Comme tu me l’as dis, « tu as 18 ans, tu peux faire ce que tu veux, mais tu es dorénavant…responsable ! ».
En cette phrase sans doute est résumé l’essentiel : ce que tu gagnes en liberté dans ta vie, tu le perds en sécurité, et vice et versa…
Toujours est-il que je me disais : « je sais écrire, j’ai réfléchis, je vais lui pondre un texte pour ses 18 ans qu’elle gardera toute sa vie ».
Et vois-tu, je n’aurais pas du.
Parce que du coup, l’exercice devenait impossible. Trop d’enjeux, trop de pression. Alors que dire ?
J’ai pensé à tous les livres que j’ai lus. Des milliers. Et tu es bien partie pour battre « mon record ».
J’ai pensé à toutes ces phrases de sagesse que j’ai lues.

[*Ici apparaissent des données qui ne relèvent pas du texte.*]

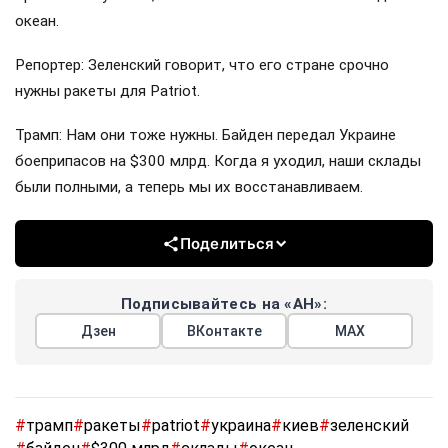
океан.
Репортер: Зеленский говорит, что его стране срочно
нужны ракеты для Patriot.
Трамп: Нам они тоже нужны. Байден передал Украине
боеприпасов на $300 млрд. Когда я уходил, наши склады
были полными, а теперь мы их восстанавливаем.
Поделиться
Подписывайтесь на «АН»:
Дзен
ВКонтакте
МАХ
#
трамп
#
ракеты
#
patriot
#
украина
#
киев
#
зеленский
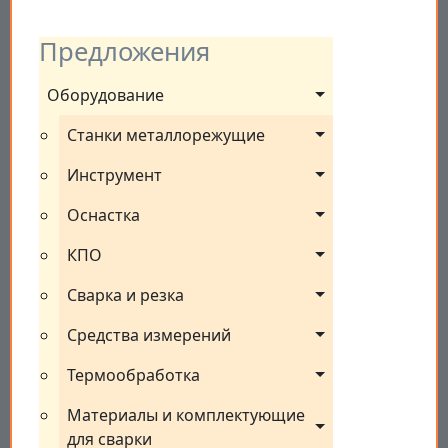
Предложения
Оборудование
Станки металлорежущие
Инструмент
Оснастка
КПО
Сварка и резка
Средства измерений
Термообработка
Материалы и комплектующие 
для сварки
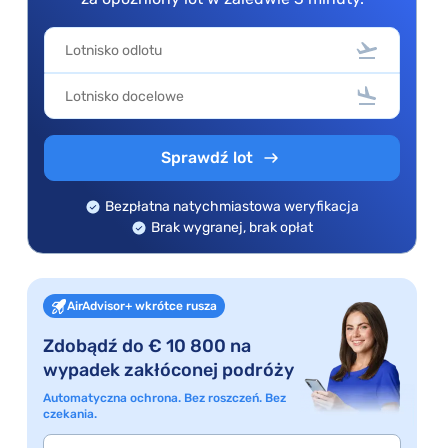
Sprawdź lot
Bezpłatna natychmiastowa weryfikacja
Brak wygranej, brak opłat
AirAdvisor+ wkrótce rusza
Zdobądź do € 10 800 na
wypadek zakłóconej podróży
Automatyczna ochrona. Bez roszczeń. Bez
czekania.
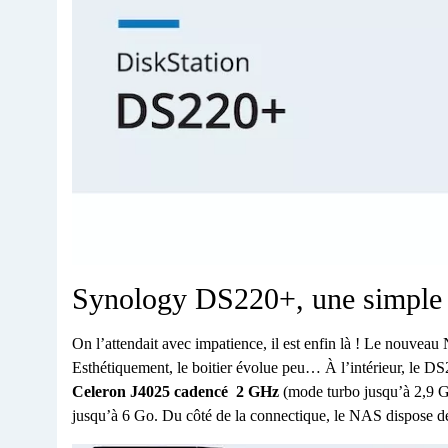
Synology DS220+, une simple 
On l’attendait avec impatience, il est enfin là ! Le nouv
Esthétiquement, le boitier évolue peu… À l’intérieur, le DS
Celeron J4025 cadencé 2 GHz
(mode turbo jusqu’à 2,9 G
jusqu’à 6 Go. Du côté de la connectique, le NAS dispose de 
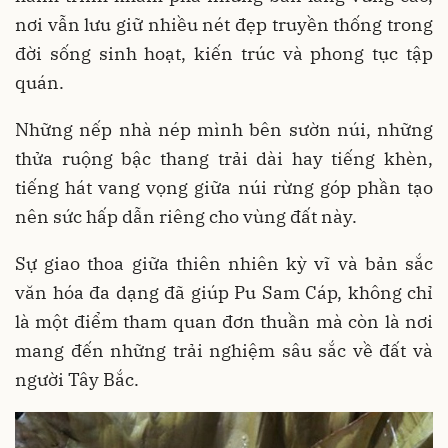
nơi vẫn lưu giữ nhiều nét đẹp truyền thống trong
đời sống sinh hoạt, kiến trúc và phong tục tập
quán.
Những nếp nhà nép mình bên sườn núi, những
thửa ruộng bậc thang trải dài hay tiếng khèn,
tiếng hát vang vọng giữa núi rừng góp phần tạo
nên sức hấp dẫn riêng cho vùng đất này.
Sự giao thoa giữa thiên nhiên kỳ vĩ và bản sắc
văn hóa đa dạng đã giúp Pu Sam Cáp, không chỉ
là một điểm tham quan đơn thuần mà còn là nơi
mang đến những trải nghiệm sâu sắc về đất và
người Tây Bắc.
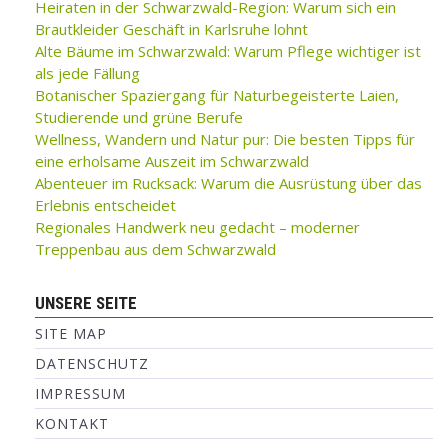
Heiraten in der Schwarzwald-Region: Warum sich ein
Brautkleider Geschäft in Karlsruhe lohnt
Alte Bäume im Schwarzwald: Warum Pflege wichtiger ist
als jede Fällung
Botanischer Spaziergang für Naturbegeisterte Laien,
Studierende und grüne Berufe
Wellness, Wandern und Natur pur: Die besten Tipps für
eine erholsame Auszeit im Schwarzwald
Abenteuer im Rucksack: Warum die Ausrüstung über das
Erlebnis entscheidet
Regionales Handwerk neu gedacht – moderner
Treppenbau aus dem Schwarzwald
UNSERE SEITE
SITE MAP
DATENSCHUTZ
IMPRESSUM
KONTAKT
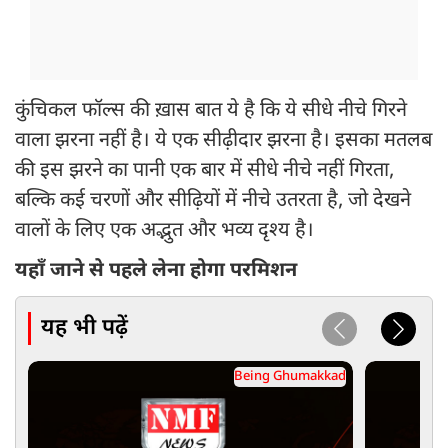
कुंचिकल फॉल्स की ख़ास बात ये है कि ये सीधे नीचे गिरने
वाला झरना नहीं है। ये एक सीढ़ीदार झरना है। इसका मतलब
की इस झरने का पानी एक बार में सीधे नीचे नहीं गिरता,
बल्कि कई चरणों और सीढ़ियों में नीचे उतरता है, जो देखने
वालों के लिए एक अद्भुत और भव्य दृश्य है।
यहाँ जाने से पहले लेना होगा परमिशन
यह भी पढ़ें
Being Ghumakkad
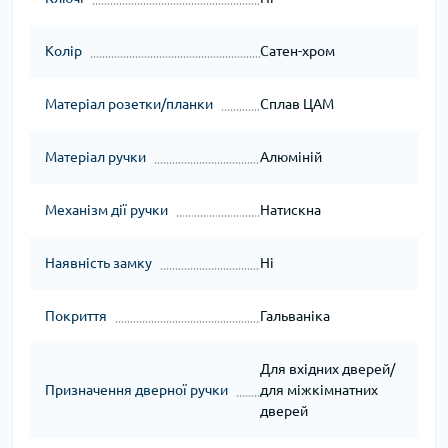
Колір
Сатен-хром
Матеріал розетки/планки
Сплав ЦАМ
Матеріал ручки
Алюміній
Механізм дії ручки
Натискна
Наявність замку
Ні
Покриття
Гальваніка
Для вхідних дверей/
Призначення дверної ручки
для міжкімнатних
дверей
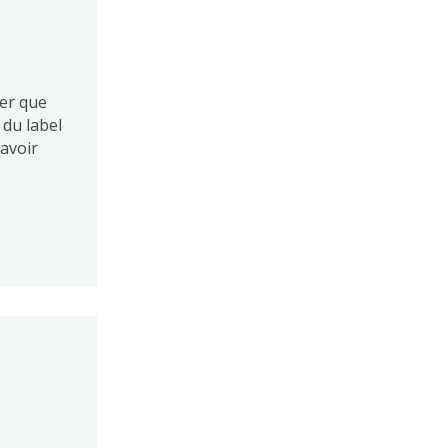
rer que
 du label
avoir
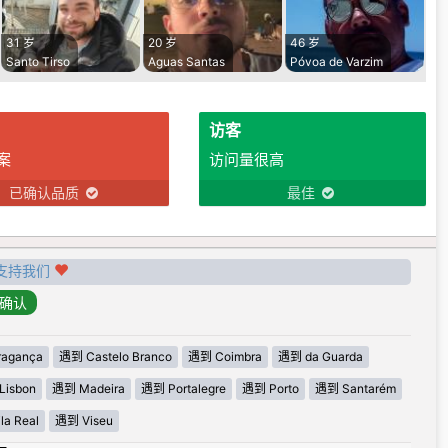
31 岁
20 岁
46 岁
Santo Tirso
Aguas Santas
Póvoa de Varzim
访客
案
访问量很高
已确认品质
最佳
支持我们
agança
遇到 Castelo Branco
遇到 Coimbra
遇到 da Guarda
Lisbon
遇到 Madeira
遇到 Portalegre
遇到 Porto
遇到 Santarém
la Real
遇到 Viseu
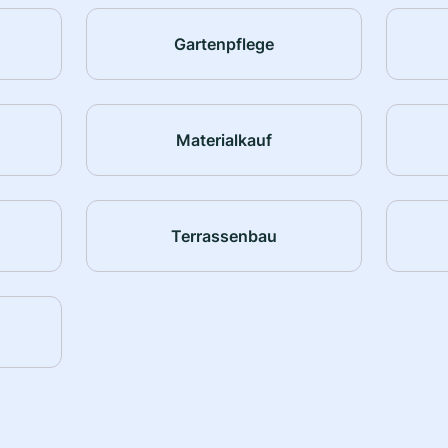
Gartenpflege
Materialkauf
Terrassenbau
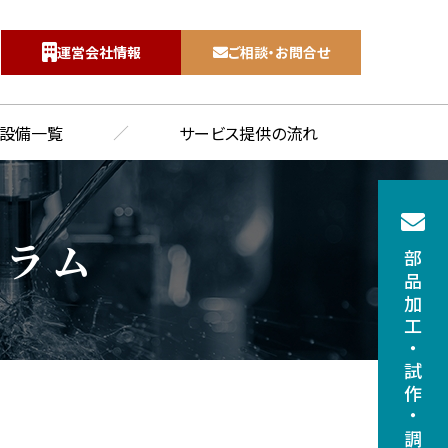
運営会社情報
ご相談・お問合せ
7
設備一覧
サービス提供の流れ
コラム
部品加工
・
試作
・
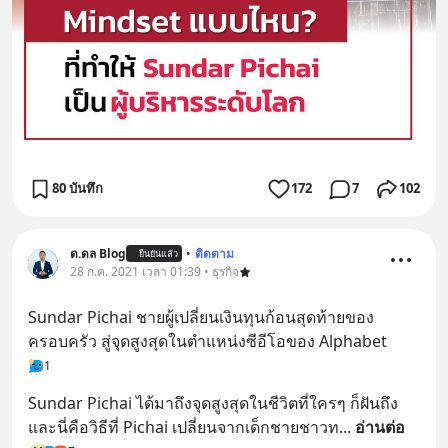
80 บันทึก
172
7
102
ด.ดล Blog
•
ติดตาม
ยืนยันแล้ว
28 ก.ค. 2021 เวลา 01:39 • ธุรกิจ
Sundar Pichai ชายผู้เปลี่ยนเงินทุนก้อนสุดท้ายของ
ครอบครัว สู่จุดสูงสุดในตำแหน่งซีอีโอของ Alphabet
1
Sundar Pichai ได้มาถึงจุดสูงสุดในชีวิตที่ใครๆ ก็ฝันถึง 
และนี่คือวิธีที่ Pichai เปลี่ยนจากเด็กชายชาวท
... 
อ่านต่อ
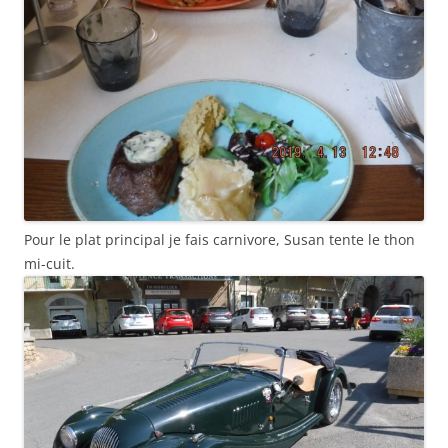
Pour le plat principal je fais carnivore, Susan tente le thon
mi-cuit.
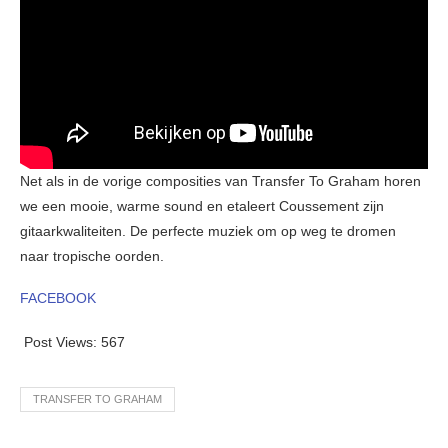
Net als in de vorige composities van Transfer To Graham horen
we een mooie, warme sound en etaleert Coussement zijn
gitaarkwaliteiten. De perfecte muziek om op weg te dromen
naar tropische oorden.
FACEBOOK
Post Views:
567
TRANSFER TO GRAHAM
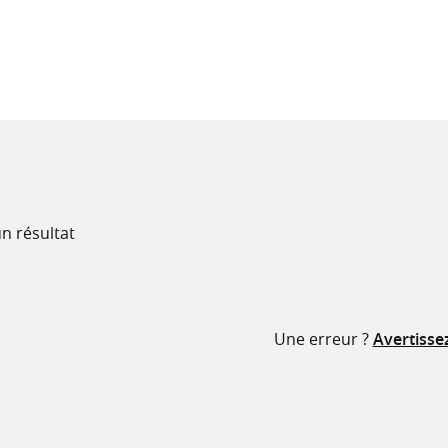
recherche
ressources
n résultat
Une erreur ?
Avertisse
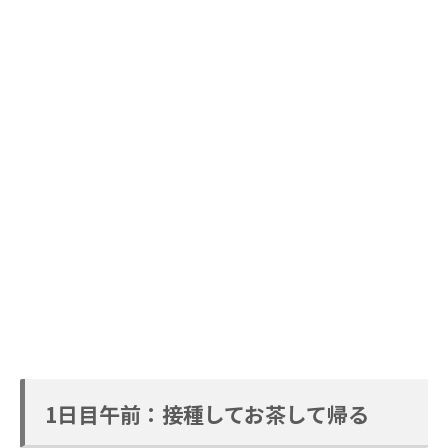
1日目午前：接種してお茶して帰る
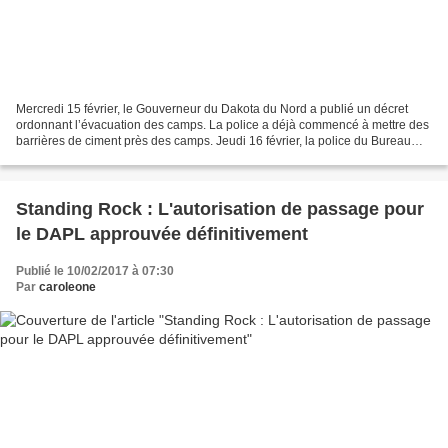
Mercredi 15 février, le Gouverneur du Dakota du Nord a publié un décret
ordonnant l’évacuation des camps. La police a déjà commencé à mettre des
barrières de ciment près des camps. Jeudi 16 février, la police du Bureau
des Affaires Indiennes a distribué...
Standing Rock : L'autorisation de passage pour
le DAPL approuvée définitivement
Publié le 10/02/2017 à 07:30
Par
caroleone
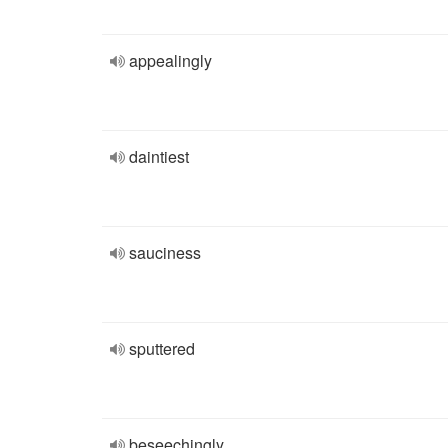
appealingly
daintiest
sauciness
sputtered
beseechingly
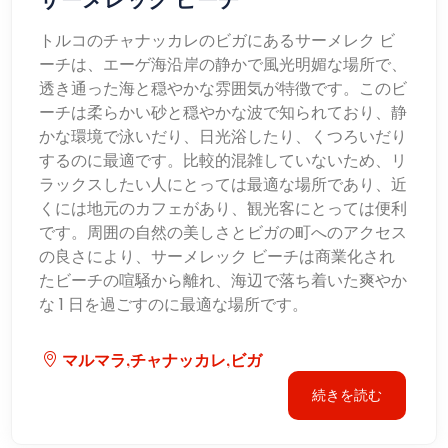
トルコのチャナッカレのビガにあるサーメレク ビ
ーチは、エーゲ海沿岸の静かで風光明媚な場所で、
透き通った海と穏やかな雰囲気が特徴です。このビ
ーチは柔らかい砂と穏やかな波で知られており、静
かな環境で泳いだり、日光浴したり、くつろいだり
するのに最適です。比較的混雑していないため、リ
ラックスしたい人にとっては最適な場所であり、近
くには地元のカフェがあり、観光客にとっては便利
です。周囲の自然の美しさとビガの町へのアクセス
の良さにより、サーメレック ビーチは商業化され
たビーチの喧騒から離れ、海辺で落ち着いた爽やか
な 1 日を過ごすのに最適な場所です。
マルマラ,チャナッカレ,ビガ
続きを読む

Et à bien y réfléchir, la seule qui me vienne est celle de Rainer Maria Rilke (qu’il faut lire adolescent sans rien comprendre et relire dans sa maturité pour comprendre le chemin alors parcouru) qui dit en substance : « Aime tes questions autant que tes réponses » et « apprends à être connecté sur les grands mystères du monde ».
Et là, je crois que je touche quelque chose d’important.
Qui dirait quelque chose comme : « nous sommes bien plus grands que ce que nous pouvons imaginer » et « la vie est immense, il suffit d’en être à la hauteur ».
Nous allons de par le monde.
Portant notre propre poids, tel un insecte ou une tortue.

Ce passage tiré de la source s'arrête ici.